Weg zur familienfreundlichen Unternehmenskultur?
Katholikentag 2014, Samstag Nachmittag auf der Caritas-Bühne und im Caritas-Dorf. Gabi Schönberger, Caritas Regensburg
"Familie ist die Keimzelle der Gesellschaft, wir müssen sie unbedingt schützen", sagte Diözesan-Caritasdirektor Dr. Roland Batz. Und: "Die Last der Vereinbarkeit von Familie und Beruf liegt zu großen Teilen auf den Schultern der Frauen." Deshalb diskutierten mit ihm in der Runde Gabriele Anderlik, Geschäftsführerin der Arbeitsagentur Regensburg, Emilia Müller, Bayerische Sozial- und Familienministerin, sowie Dr. Hermann Scheuerer-Englisch, Erziehungsberater, über Themen wie flexible Arbeitszeitmodelle, Kitaplätze und familienfreundliche Unternehmenskultur.
Dr. Hermann Scheuerer-Englisch stellte ganz klar heraus, dass in den einzelnen Familien mit der Familienwährung "Zeit" aus verschiedensten Gründen ganz unterschiedlich umgegangen werde. Eines sei aber bei allen gleich: "Je mehr Druck insgesamt auf den Erwachsenen lastet, desto schlechter ist es für die Kinder." Deshalb forderte er größtmögliche Flexibilität von Seiten der Arbeitgeber, wie auch des Betreuungspersonals etwa in Kindertagesstätten: "Bei Krankheit eines Kindes oder einer Familienkrise braucht man hier Verständnis."
Dass das zunehmend auch die Unternehmen erkennen, bestätigte Gabriele Anderlik, Geschäftsführerin der Arbeitsagentur Regensburg: "Die Braut Unternehmen muss sich inzwischen schon ein bisschen aufhübschen, um bei gut ausgebildeten Fachkräften überhaupt zum Zuge zu kommen", sagte sie. Home-Office oder Tele-Arbeit seien Möglichkeiten von Seiten der Arbeitgeber, um etwa Müttern von Kleinkindern mehr Flexibilität einzuräumen.
Gute Erfahrungen hat damit Emilia Müller als Chefin des bayerischen Sozial- und Familienministeriums gemacht: "Bei uns wurde erst neulich eine Frau, die 70 Prozent Teilzeit vom Home-Office aus arbeitet, zur Abteilungsleiterin gemacht. Da gab es einige Widerstände, aber es klappt wunderbar." Müller selbst hat als Mutter zweier mittlerweile erwachsener Söhne eine Familienpause von 13 Jahren (1975-1988) eingelegt, bevor sie wieder in ihren Beruf als Chemotechnikerin einstieg.
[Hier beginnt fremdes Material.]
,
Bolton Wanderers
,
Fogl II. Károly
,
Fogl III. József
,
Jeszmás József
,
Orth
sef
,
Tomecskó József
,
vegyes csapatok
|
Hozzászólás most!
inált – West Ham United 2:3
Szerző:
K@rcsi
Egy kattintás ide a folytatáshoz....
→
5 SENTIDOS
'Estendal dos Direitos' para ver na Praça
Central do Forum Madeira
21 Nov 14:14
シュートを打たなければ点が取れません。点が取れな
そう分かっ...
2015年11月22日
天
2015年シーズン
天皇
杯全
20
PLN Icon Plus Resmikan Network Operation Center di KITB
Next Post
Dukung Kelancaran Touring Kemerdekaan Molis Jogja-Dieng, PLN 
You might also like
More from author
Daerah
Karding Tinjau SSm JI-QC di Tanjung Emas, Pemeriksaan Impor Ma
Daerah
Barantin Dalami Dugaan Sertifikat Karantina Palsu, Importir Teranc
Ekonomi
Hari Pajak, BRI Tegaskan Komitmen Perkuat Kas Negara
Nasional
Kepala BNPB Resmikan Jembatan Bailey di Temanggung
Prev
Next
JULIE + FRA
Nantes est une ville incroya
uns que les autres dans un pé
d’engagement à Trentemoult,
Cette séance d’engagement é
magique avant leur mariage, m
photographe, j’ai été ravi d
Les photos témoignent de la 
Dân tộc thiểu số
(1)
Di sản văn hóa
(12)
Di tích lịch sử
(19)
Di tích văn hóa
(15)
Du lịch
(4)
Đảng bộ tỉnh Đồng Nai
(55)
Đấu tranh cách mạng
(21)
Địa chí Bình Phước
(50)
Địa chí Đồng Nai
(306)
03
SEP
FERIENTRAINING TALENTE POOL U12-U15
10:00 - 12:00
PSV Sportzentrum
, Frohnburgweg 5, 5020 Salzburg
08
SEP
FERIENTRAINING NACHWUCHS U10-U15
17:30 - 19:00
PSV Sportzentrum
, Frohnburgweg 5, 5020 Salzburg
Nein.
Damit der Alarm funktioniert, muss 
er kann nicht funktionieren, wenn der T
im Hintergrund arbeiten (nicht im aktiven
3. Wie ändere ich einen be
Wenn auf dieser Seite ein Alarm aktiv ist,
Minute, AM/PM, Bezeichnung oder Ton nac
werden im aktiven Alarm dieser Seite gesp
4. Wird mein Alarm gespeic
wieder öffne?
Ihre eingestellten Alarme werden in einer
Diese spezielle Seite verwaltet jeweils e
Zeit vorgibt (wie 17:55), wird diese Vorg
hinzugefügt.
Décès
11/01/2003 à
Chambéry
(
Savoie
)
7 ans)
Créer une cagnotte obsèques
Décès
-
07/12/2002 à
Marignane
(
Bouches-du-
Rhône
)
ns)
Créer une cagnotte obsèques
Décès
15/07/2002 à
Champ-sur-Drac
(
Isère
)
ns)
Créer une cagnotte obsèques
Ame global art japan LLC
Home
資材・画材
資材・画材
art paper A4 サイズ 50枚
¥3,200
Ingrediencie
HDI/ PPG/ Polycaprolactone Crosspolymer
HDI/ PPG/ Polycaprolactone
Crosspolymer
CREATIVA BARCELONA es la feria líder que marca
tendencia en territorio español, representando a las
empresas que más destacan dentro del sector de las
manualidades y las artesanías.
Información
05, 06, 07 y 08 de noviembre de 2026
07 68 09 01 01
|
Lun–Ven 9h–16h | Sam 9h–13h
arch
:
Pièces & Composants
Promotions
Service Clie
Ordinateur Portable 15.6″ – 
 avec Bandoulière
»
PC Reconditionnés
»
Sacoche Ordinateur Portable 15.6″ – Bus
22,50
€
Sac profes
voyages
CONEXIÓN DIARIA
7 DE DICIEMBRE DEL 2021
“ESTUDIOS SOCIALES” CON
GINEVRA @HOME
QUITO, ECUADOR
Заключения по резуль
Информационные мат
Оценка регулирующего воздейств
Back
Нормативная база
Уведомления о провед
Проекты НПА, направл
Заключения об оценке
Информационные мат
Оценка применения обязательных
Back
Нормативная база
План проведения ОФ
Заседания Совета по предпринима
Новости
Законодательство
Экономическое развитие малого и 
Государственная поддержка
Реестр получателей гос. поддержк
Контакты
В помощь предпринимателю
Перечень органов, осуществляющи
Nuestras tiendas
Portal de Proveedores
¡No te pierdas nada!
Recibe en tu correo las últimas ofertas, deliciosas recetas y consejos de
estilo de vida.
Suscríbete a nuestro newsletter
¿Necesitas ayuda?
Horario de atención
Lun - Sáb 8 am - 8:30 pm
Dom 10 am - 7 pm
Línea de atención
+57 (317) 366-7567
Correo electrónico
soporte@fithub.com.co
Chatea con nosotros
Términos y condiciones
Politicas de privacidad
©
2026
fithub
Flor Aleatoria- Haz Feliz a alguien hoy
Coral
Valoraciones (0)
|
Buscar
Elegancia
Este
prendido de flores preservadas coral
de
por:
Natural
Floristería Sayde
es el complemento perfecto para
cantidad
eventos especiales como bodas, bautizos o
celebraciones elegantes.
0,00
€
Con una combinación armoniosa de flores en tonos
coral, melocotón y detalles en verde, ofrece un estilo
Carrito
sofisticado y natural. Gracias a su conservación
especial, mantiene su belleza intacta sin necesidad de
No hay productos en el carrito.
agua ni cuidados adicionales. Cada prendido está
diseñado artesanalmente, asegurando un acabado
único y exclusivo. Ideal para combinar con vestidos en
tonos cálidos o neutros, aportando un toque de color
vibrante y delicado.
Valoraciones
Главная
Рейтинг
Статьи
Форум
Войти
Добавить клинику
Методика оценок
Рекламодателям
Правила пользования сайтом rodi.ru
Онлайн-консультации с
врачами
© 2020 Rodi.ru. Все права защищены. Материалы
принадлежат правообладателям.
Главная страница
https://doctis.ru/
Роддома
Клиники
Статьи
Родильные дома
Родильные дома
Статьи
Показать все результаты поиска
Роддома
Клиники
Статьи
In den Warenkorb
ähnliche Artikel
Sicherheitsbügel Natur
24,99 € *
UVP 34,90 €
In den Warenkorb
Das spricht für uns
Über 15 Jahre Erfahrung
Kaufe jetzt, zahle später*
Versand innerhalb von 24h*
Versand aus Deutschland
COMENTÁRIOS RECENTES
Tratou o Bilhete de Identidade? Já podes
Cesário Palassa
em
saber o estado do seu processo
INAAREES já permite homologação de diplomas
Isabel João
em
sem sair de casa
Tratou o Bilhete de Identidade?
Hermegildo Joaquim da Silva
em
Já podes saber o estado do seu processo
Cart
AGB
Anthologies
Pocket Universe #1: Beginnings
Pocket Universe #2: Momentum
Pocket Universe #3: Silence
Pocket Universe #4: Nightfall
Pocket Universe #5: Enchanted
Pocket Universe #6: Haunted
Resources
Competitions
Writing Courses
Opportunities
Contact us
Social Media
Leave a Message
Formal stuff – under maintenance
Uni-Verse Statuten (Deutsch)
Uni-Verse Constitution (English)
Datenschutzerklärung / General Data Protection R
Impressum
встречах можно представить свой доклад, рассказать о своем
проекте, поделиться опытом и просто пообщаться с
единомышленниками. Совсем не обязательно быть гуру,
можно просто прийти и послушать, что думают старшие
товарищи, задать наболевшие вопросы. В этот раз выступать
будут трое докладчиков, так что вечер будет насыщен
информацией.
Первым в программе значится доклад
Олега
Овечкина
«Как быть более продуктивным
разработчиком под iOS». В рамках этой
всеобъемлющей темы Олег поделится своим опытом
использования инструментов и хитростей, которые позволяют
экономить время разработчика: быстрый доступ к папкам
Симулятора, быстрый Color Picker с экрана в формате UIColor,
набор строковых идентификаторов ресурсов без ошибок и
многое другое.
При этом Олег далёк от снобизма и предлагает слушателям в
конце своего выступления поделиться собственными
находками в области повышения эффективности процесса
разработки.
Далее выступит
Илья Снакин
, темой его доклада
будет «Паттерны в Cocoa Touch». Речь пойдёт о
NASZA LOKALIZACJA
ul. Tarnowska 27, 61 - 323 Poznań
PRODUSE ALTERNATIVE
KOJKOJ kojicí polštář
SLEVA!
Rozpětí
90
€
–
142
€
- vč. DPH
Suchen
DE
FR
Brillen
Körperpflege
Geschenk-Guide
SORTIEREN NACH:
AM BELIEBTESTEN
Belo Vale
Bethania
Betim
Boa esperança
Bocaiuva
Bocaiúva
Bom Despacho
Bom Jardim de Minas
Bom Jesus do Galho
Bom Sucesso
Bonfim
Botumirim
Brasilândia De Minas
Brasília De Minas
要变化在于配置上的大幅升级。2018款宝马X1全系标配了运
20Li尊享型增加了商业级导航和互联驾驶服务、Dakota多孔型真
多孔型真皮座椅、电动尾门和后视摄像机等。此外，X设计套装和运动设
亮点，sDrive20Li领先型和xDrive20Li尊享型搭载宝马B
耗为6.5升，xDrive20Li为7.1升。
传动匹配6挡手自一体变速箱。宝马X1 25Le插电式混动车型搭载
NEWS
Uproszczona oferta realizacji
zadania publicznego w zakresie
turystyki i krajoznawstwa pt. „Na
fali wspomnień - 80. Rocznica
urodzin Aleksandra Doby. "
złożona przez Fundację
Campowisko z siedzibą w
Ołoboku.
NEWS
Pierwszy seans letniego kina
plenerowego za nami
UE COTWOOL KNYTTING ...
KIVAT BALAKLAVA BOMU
Etwas, das zu jener Zeit an der Tagesordnung war, heute jedoch für den Großteil der Frauen völlig undenkbar ist. "Heute pausieren die meisten ein, allenfalls zwei Jahre, dann gehen sie wieder in den Beruf zurück", sagte Gabriele Anderlik. "Wir müssen gucken, dass wir den Rahmen drum herum hinbekommen."
Als wichtigen Schritt in diese Richtung nannte Emilia Müller den seit 2013 geltenden Rechtsanspruch auf einen Kinderbetreuungsplatz auch für unter dreijährige Kinder. Dass dafür in Großstädten wie München und Nürnberg zwar noch die Kapazitäten aufgrund Personalmangels fehlten, räumte sie ein. Eine Kindergarten-Leiterin im Publikum sprach dieses Problem offen an; der Personalschlüssel sei in vielen Fällen unzureichend, zumal bei vielen Familie die Kita inzwischen nicht mehr Erziehungsergänzung sei, sondern vielmehr Ersatz, da die Kinder oft den ganzen Tag bis zu zehn Stunden in der Einrichtung untergebracht seien.
Aus dem Publikum kam auch die Feststellung, dass der Arbeitsplatz "Familie" von der Gesellschaft viel zu wenig gewürdigt werde. Hier nannte Staatsministerin Müller das Betreuungsgeld als einen Schritt in die richtige Richtung: "72 Prozent aller Antragsberechtigten stellen auch einen Antrag auf Betreuungsgeld. Es ist also ein Erfolg", unterstrich Müller.
Als "Hausherrn der Bühne" fiel es Diözesan-Caritasdirektor Dr. Roland Batz zu, mit einem Schluss-Statement die Diskussion abzurunden: "Ich denke, dass sich in Zukunft nur noch der Unternehmer am Markt behaupten kann, der Vereinbarkeit von Beruf und Familie möglich macht."